## PROBLEM STATEMENT
Transcribe word for word the section of the records below that opens with the line containing "Skip to main content" and closes with the line containing "Getting the most from your treatment"; drop every picture.

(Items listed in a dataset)
════════════════════

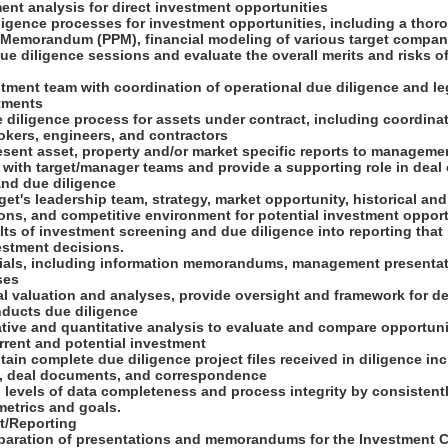
ent analysis for direct investment opportunities
ligence processes for investment opportunities, including a thor
 Memorandum (PPM), financial modeling of various target company
e diligence sessions and evaluate the overall merits and risks of
stment team with coordination of operational due diligence and le
stments
 diligence process for assets under contract, including coordinat
rokers, engineers, and contractors
esent asset, property and/or market specific reports to managem
ly with target/manager teams and provide a supporting role in deal
and due diligence
rget's leadership team, strategy, market opportunity, historical an
ions, and competitive environment for potential investment oppor
lts of investment screening and due diligence into reporting that
estment decisions.
erials, including information memorandums, management presentati
ses
al valuation and analyses, provide oversight and framework for de
nducts due diligence
tative and quantitative analysis to evaluate and compare opportuni
rrent and potential investment
tain complete due diligence project files received in diligence inc
n, deal documents, and correspondence
d levels of data completeness and process integrity by consistent
 metrics and goals.
t/Reporting
paration of presentations and memorandums for the Investment 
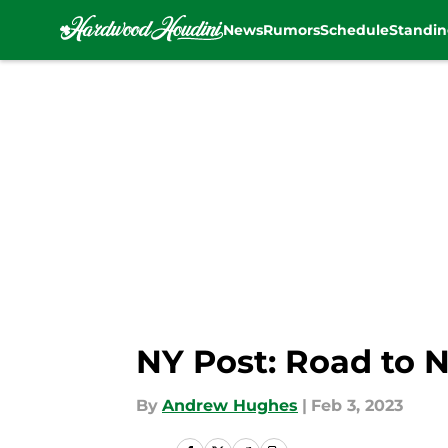
News
Rumors
Schedule
Standin
Skip to main content
NY Post: Road to N
By
Andrew Hughes
|
Feb 3, 2023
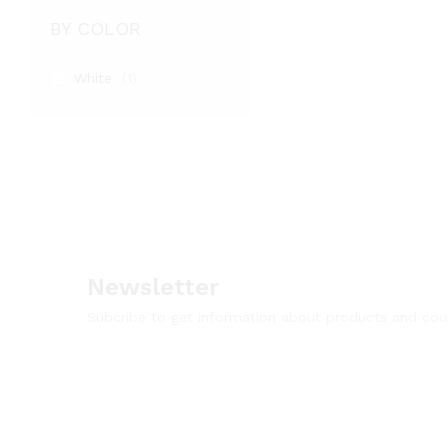
BY COLOR
White
(1)
Newsletter
Subcribe to get information about products and co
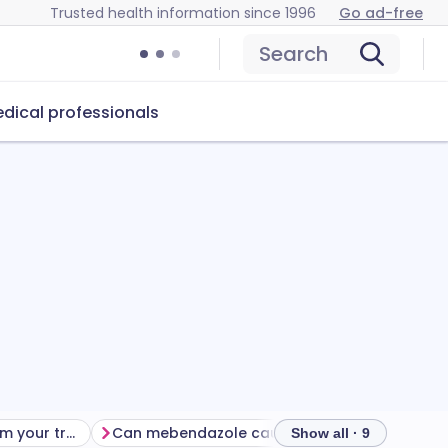
Trusted health information since 1996
Go ad-free
Search
dical professionals
Getting the most from your treatment
Can mebendazole cause problems?
How to s
Show all · 9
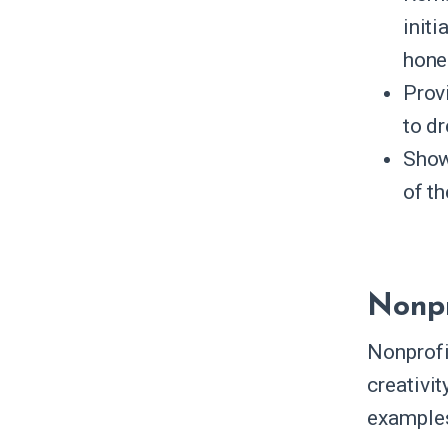
init
hones
Prov
to dr
Show
of t
Nonpr
Nonprofi
creativi
examples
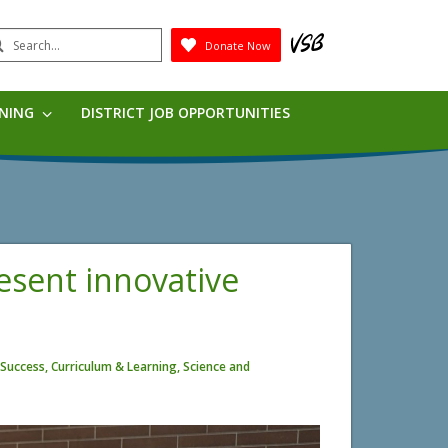
earch
Donate Now
Submit
RNING
DISTRICT JOB OPPORTUNITIES
resent innovative
Success, Curriculum & Learning, Science and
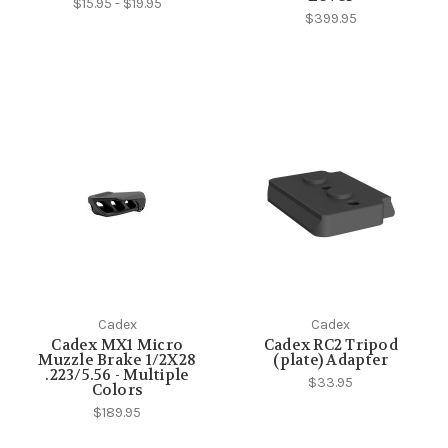
$15.95 - $19.95
$399.95
Cadex
Cadex
Cadex MX1 Micro
Cadex RC2 Tripod
Muzzle Brake 1/2X28
(plate) Adapter
.223/5.56 - Multiple
$33.95
Colors
$189.95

════════════════════

## SOLUTION BELOW
Skip to main content
NY Post: Road to N
By
Andrew Hughes
|
Feb 3, 2023
BY COLOR
White
(1)
Newsletter
Subcribe to get information about products and co
Trusted health information since 1996
Go ad-free
Search
dical professionals
Getting the most from your treatment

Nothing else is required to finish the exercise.